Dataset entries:
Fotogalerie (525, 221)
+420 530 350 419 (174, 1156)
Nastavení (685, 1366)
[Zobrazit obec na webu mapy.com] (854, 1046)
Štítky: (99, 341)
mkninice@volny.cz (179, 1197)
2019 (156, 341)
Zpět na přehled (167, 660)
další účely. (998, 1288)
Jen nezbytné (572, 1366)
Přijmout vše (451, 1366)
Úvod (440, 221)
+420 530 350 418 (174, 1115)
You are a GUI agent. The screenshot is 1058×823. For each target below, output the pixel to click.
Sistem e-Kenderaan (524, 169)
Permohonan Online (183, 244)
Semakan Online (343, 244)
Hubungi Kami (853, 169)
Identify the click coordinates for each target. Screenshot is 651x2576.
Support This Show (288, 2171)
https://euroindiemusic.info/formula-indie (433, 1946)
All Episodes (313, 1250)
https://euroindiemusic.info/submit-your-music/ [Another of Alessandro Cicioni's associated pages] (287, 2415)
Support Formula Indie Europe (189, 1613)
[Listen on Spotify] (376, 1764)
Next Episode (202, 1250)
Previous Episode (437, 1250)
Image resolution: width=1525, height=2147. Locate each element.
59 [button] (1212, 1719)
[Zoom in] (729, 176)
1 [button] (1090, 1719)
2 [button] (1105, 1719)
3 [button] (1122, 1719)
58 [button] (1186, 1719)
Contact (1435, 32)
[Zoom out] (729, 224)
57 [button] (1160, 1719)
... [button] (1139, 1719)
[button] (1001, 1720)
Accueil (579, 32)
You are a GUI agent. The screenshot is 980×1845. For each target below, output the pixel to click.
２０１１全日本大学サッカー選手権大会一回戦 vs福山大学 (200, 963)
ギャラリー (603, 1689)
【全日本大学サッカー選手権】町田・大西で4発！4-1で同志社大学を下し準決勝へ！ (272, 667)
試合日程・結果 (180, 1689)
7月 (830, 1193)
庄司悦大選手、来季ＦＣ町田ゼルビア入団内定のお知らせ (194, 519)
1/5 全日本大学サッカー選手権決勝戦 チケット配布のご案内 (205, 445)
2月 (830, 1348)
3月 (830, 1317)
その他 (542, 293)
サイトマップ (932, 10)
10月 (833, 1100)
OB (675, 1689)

_WORK TASK_
Lines of the data above that include the string "pixel" must each be copied.

_ANSWER TO THIS EXERCISE_
You are a GUI agent. The screenshot is 1058×823. For each target below, output the pixel to click.
You are a GUI agent. The screenshot is 980×1845. For each target below, output the pixel to click.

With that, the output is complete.